Please copy each line from the entries that contains the string "oreilles".

- _Source material_
*****

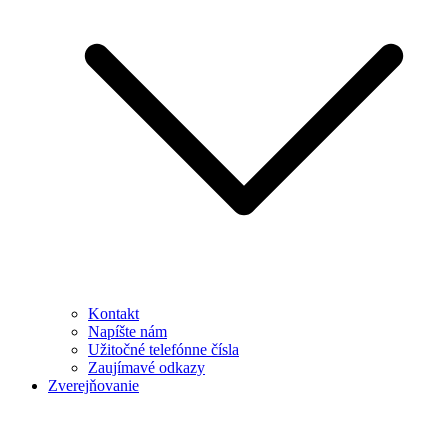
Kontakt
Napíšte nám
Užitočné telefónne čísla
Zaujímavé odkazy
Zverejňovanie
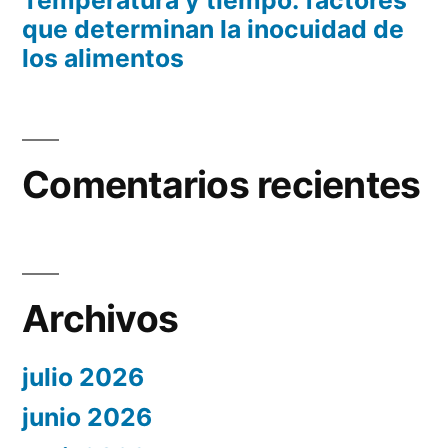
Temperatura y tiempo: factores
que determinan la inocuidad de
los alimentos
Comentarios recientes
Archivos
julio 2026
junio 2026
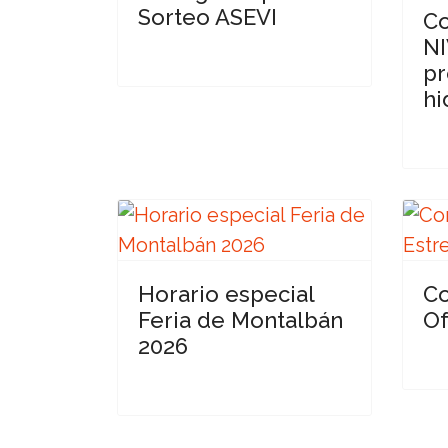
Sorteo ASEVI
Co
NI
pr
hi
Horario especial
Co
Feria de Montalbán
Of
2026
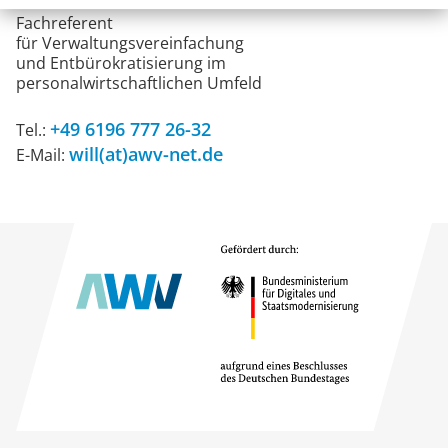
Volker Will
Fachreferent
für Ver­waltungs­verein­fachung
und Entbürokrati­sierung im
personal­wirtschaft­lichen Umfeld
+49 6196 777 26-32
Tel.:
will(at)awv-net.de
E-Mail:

*****

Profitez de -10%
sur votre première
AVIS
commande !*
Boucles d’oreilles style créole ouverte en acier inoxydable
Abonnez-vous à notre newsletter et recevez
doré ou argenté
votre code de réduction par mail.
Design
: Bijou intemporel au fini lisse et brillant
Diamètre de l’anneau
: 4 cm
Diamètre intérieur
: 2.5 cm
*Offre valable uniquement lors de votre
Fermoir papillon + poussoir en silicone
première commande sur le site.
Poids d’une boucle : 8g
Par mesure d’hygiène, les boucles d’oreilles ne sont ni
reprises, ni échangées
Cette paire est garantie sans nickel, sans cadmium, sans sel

*****

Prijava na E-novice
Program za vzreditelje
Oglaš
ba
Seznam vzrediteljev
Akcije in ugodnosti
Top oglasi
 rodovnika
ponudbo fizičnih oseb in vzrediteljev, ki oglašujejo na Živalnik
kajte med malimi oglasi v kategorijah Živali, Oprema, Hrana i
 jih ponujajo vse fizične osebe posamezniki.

*****

- _Solution to this exercise_
Boucles d’oreilles style créole ouverte en acier inoxydable
Par mesure d’hygiène, les boucles d’oreilles ne sont ni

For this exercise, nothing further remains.